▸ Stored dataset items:
▬▬▬▬▬▬▬▬▬▬
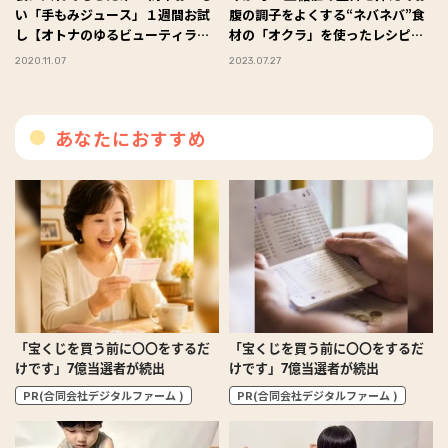
い「手もみジュース」１週間お試
腹の調子をよくする“ネバネバ”食
し【オトナのゆるビューティライ
材の「オクラ」を使ったレシピを
フ】
１週間おためし！
2020.11.07
2023.07.27
あなたにおすすめ
「宝くじを買う前に〇〇をするだ
「宝くじを買う前に〇〇をするだ
けです」7億当選者が続出
けです」7億当選者が続出
PR(合同会社デジタルファーム )
PR(合同会社デジタルファーム )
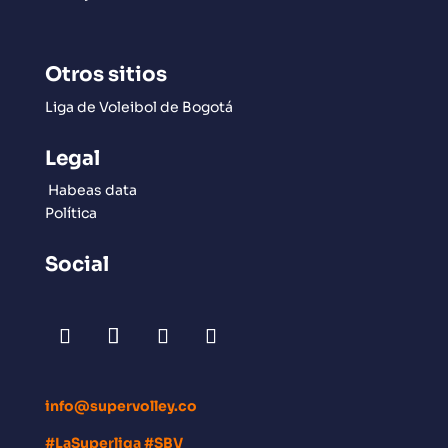
Otros sitios
Liga de Voleibol de Bogotá
Legal
Habeas data
Política
Social
info@supervolley.co
#LaSuperliga #SBV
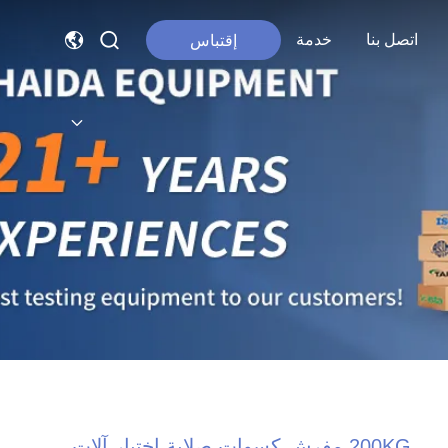
اتصل بنا
خدمة
إقتباس
200KG مفرش كسوات صلابة اختبار آلات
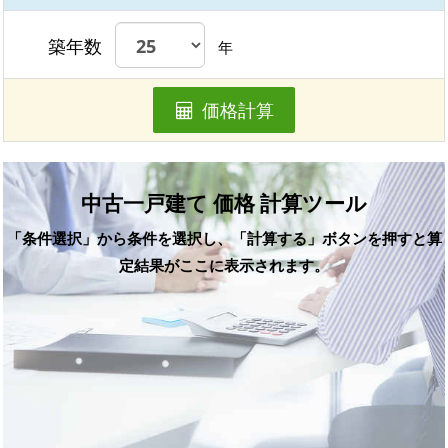
築年数
年
価格計算
中古一戸建て 価格 計算ツール
「条件選択」から条件を選択し、「計算する」ボタンを押すと算
定結果がここに表示されます。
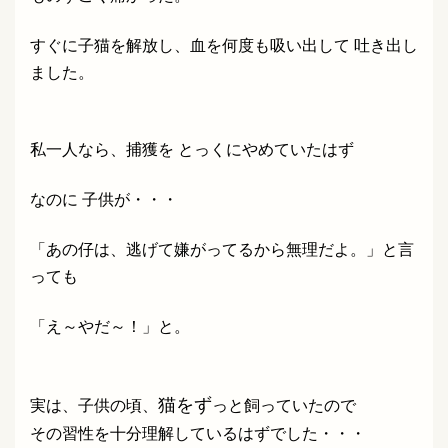
すぐに子猫を解放し、血を何度も吸い出して 吐き出し
ました。
私一人なら、捕獲を とっくにやめていたはず
なのに 子供が・・・
「あの仔は、逃げて嫌がってるから無理だよ。」と言
っても
「え～やだ～！」と。
猫をず
実は、子供の頃、
っと飼っていたので
その習性を十分理解しているはずでした・・・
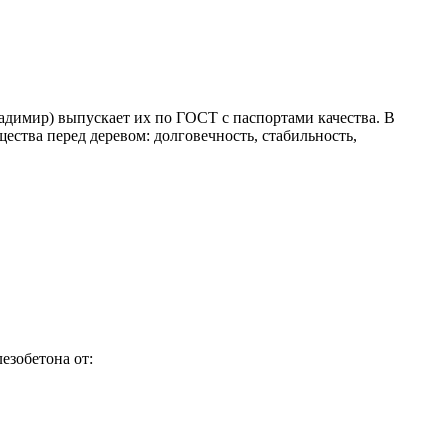
адимир) выпускает их по ГОСТ с паспортами качества. В
ества перед деревом: долговечность, стабильность,
езобетона от:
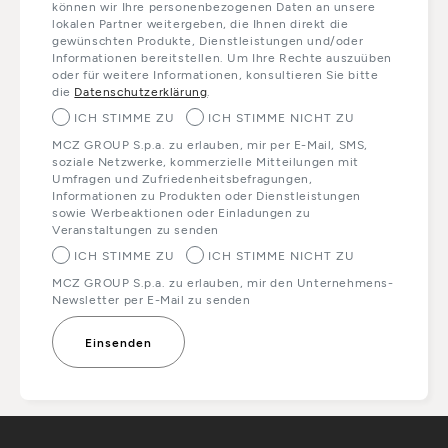
können wir Ihre personenbezogenen Daten an unsere
lokalen Partner weitergeben, die Ihnen direkt die
gewünschten Produkte, Dienstleistungen und/oder
Informationen bereitstellen. Um Ihre Rechte auszuüben
oder für weitere Informationen, konsultieren Sie bitte
die
Datenschutzerklärung
.
ICH STIMME ZU
ICH STIMME NICHT ZU
MCZ GROUP S.p.a. zu erlauben, mir per E-Mail, SMS,
soziale Netzwerke, kommerzielle Mitteilungen mit
Umfragen und Zufriedenheitsbefragungen,
Informationen zu Produkten oder Dienstleistungen
sowie Werbeaktionen oder Einladungen zu
Veranstaltungen zu senden
ICH STIMME ZU
ICH STIMME NICHT ZU
MCZ GROUP S.p.a. zu erlauben, mir den Unternehmens-
Newsletter per E-Mail zu senden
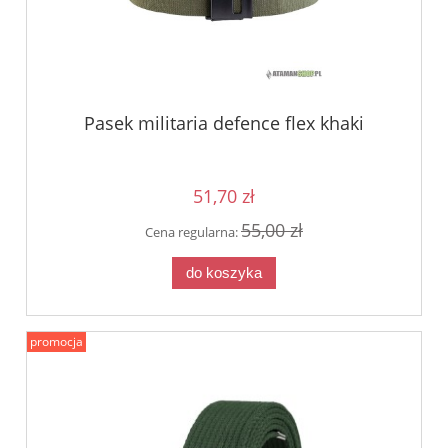
Pasek militaria defence flex khaki
51,70 zł
55,00 zł
Cena regularna:
do koszyka
promocja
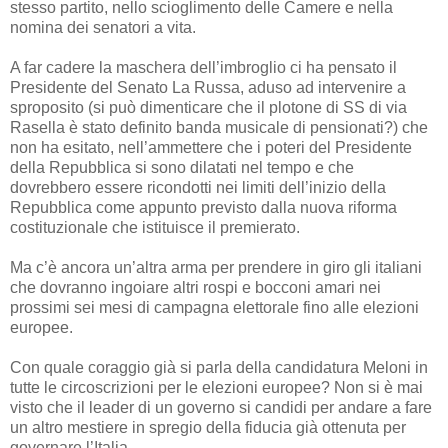
stesso partito, nello scioglimento delle Camere e nella
nomina dei senatori a vita.
A far cadere la maschera dell’imbroglio ci ha pensato il
Presidente del Senato La Russa, aduso ad intervenire a
sproposito (si può dimenticare che il plotone di SS di via
Rasella è stato definito banda musicale di pensionati?) che
non ha esitato, nell’ammettere che i poteri del Presidente
della Repubblica si sono dilatati nel tempo e che
dovrebbero essere ricondotti nei limiti dell’inizio della
Repubblica come appunto previsto dalla nuova riforma
costituzionale che istituisce il premierato.
Ma c’è ancora un’altra arma per prendere in giro gli italiani
che dovranno ingoiare altri rospi e bocconi amari nei
prossimi sei mesi di campagna elettorale fino alle elezioni
europee.
Con quale coraggio già si parla della candidatura Meloni in
tutte le circoscrizioni per le elezioni europee? Non si è mai
visto che il leader di un governo si candidi per andare a fare
un altro mestiere in spregio della fiducia già ottenuta per
governare l’Italia.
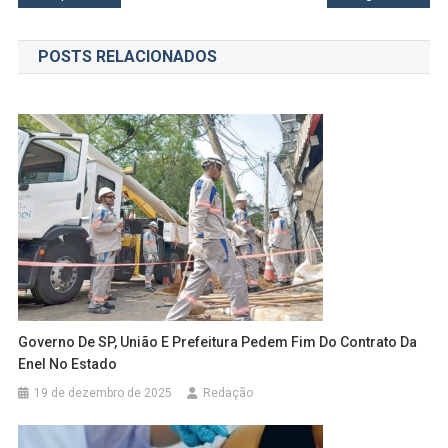
de
POSTS RELACIONADOS
Post
Governo De SP, União E Prefeitura Pedem Fim Do Contrato Da
Enel No Estado
19 de dezembro de 2025
Redação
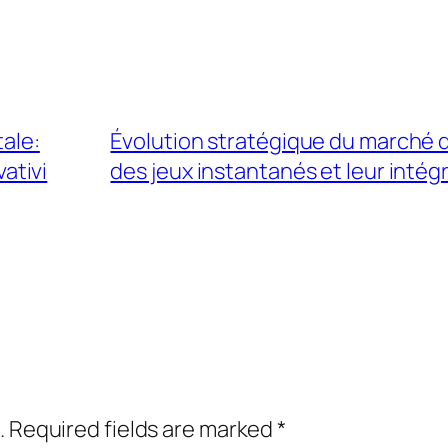
tale:
Évolution stratégique du marché des
vativi
des jeux instantanés et leur inté
.
Required fields are marked
*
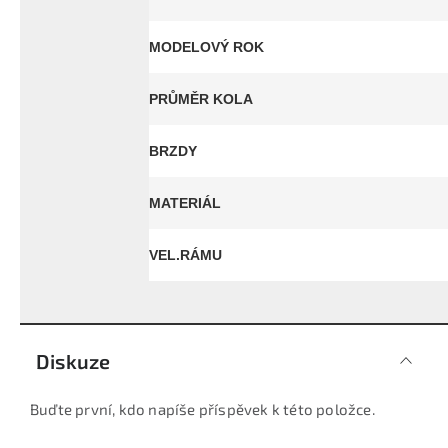
MODELOVÝ ROK
PRŮMĚR KOLA
BRZDY
MATERIÁL
VEL.RÁMU
Diskuze
Buďte první, kdo napíše příspěvek k této položce.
▬▬▬▬▬▬▬▬▬▬
▸ Task prompt: Copy out exactly, with no pictures, the lines of the data from the first one through the line bearing "soziale Netzwerke, kommerzielle".

▸ Solution to this problem:
い「手もみジュース」１週間お試
腹の調子をよくする“ネバネバ”食
し【オトナのゆるビューティライ
材の「オクラ」を使ったレシピを
フ】
１週間おためし！
2020.11.07
2023.07.27
あなたにおすすめ
「宝くじを買う前に〇〇をするだ
「宝くじを買う前に〇〇をするだ
けです」7億当選者が続出
けです」7億当選者が続出
PR(合同会社デジタルファーム )
PR(合同会社デジタルファーム )
Otros sitios
Liga de Voleibol de Bogotá
Legal
Habeas data
Política
Social
info@supervolley.co
#LaSuperliga #SBV
اتصل بنا
خدمة
إقتباس
200KG مفرش كسوات صلابة اختبار آلات
築年数
年
価格計算
中古一戸建て 価格 計算ツール
「条件選択」から条件を選択し、「計算する」ボタンを押すと算
定結果がここに表示されます。
すぐに子猫を解放し、血を何度も吸い出して 吐き出し
ました。
私一人なら、捕獲を とっくにやめていたはず
なのに 子供が・・・
「あの仔は、逃げて嫌がってるから無理だよ。」と言
っても
「え～やだ～！」と。
猫をず
実は、子供の頃、
っと飼っていたので
その習性を十分理解しているはずでした・・・
адимир) выпускает их по ГОСТ с паспортами качества. В
ества перед деревом: долговечность, стабильность,
езобетона от:
können wir Ihre personenbezogenen Daten an unsere
lokalen Partner weitergeben, die Ihnen direkt die
gewünschten Produkte, Dienstleistungen und/oder
Informationen bereitstellen. Um Ihre Rechte auszuüben
oder für weitere Informationen, konsultieren Sie bitte
die
Datenschutzerklärung
.
ICH STIMME ZU
ICH STIMME NICHT ZU
MCZ GROUP S.p.a. zu erlauben, mir per E-Mail, SMS,
soziale Netzwerke, kommerzielle Mitteilungen mit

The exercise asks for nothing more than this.